Transitory factors and base effects, which we are seeing now, should be ignored. Instead, sustainably higher inflation will be driven by tighter labor markets and a rise in aggregate wage costs. This dynamic has already begun to play out, notably with the employment cost index at 2.7%Y, just 20bp shy of its pre-pandemic high. We foresee wage cost pressures intensifying as the fast recovery in GDP brings a rapid improvement in the labor market.
Moreover, aggregate wage costs could rise even with considerably higher levels of headline unemployment. Job losses are concentrated in low-wage sectors, with a 68% share, almost double the level in the last recession. As policy-makers push for a high-pressure economy to bring jobs back, the strength in aggregate demand will lift unemployment rates for middle- and high-income sectors, which are already near pre-pandemic levels. The impact on wage costs from intense pressures on labor demand will be compounded by the labor supply side. The pandemic has accelerated the economic restructuring process, which is lifting the natural rate of unemployment.

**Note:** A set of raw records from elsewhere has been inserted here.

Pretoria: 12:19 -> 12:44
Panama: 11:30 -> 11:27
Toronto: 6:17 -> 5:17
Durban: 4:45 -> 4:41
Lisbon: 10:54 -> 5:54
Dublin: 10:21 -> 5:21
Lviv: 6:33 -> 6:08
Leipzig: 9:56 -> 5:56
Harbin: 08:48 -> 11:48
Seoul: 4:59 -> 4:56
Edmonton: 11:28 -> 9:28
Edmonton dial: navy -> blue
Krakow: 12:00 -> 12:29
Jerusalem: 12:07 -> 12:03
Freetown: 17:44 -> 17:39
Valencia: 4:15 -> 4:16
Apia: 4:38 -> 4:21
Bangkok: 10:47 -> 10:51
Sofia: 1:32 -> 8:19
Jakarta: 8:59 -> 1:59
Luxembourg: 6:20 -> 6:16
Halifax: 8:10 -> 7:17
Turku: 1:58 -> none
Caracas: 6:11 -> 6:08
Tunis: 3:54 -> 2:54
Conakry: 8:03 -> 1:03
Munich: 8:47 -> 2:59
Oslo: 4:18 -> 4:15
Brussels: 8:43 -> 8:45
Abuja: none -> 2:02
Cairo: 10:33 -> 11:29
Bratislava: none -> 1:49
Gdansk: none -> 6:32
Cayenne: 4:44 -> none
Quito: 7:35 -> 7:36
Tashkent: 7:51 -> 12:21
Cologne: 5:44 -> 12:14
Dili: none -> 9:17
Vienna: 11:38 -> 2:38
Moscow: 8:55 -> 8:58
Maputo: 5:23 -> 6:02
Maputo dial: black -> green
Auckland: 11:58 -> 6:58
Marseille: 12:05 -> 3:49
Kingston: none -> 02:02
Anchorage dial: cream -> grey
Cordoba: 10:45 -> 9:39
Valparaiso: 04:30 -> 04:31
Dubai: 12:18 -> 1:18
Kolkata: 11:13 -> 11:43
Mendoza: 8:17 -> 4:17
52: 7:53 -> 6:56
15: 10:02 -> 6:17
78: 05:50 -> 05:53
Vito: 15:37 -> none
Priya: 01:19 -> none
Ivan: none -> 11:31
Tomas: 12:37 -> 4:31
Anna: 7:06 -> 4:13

What does the macro backdrop means for markets? Strong economic tailwinds create both risks and opportunities. Our chief cross-asset strategist Andrew Sheets sees higher inflation and richer valuations complicating the strong growth environment. A mid-cycle market leads our cross-asset strategists to recommend reducing exposure to credit and equities, and they are reducing their underweight in cash, a move supported by cycle-adjusted risk premiums.
While retaining a small overweight in global equities, they favor DM ex US equities, especially Europe. In the US, our equity strategists are tactically cautious on risk. However, after the correction has played out in the near term, they see a bull market resuming with better breadth and a reflationary tilt. They are overweight sectors most levered to reflation on a longer-term view (financials, materials and industrials) while favoring reasonably priced growth (healthcare) over more expensive growth (technology). In macro markets, stronger growth but ample liquidity should keep the rise in yields near forward rates, while we see USD modestly higher in a narrow range. Commodities should overshoot fair value.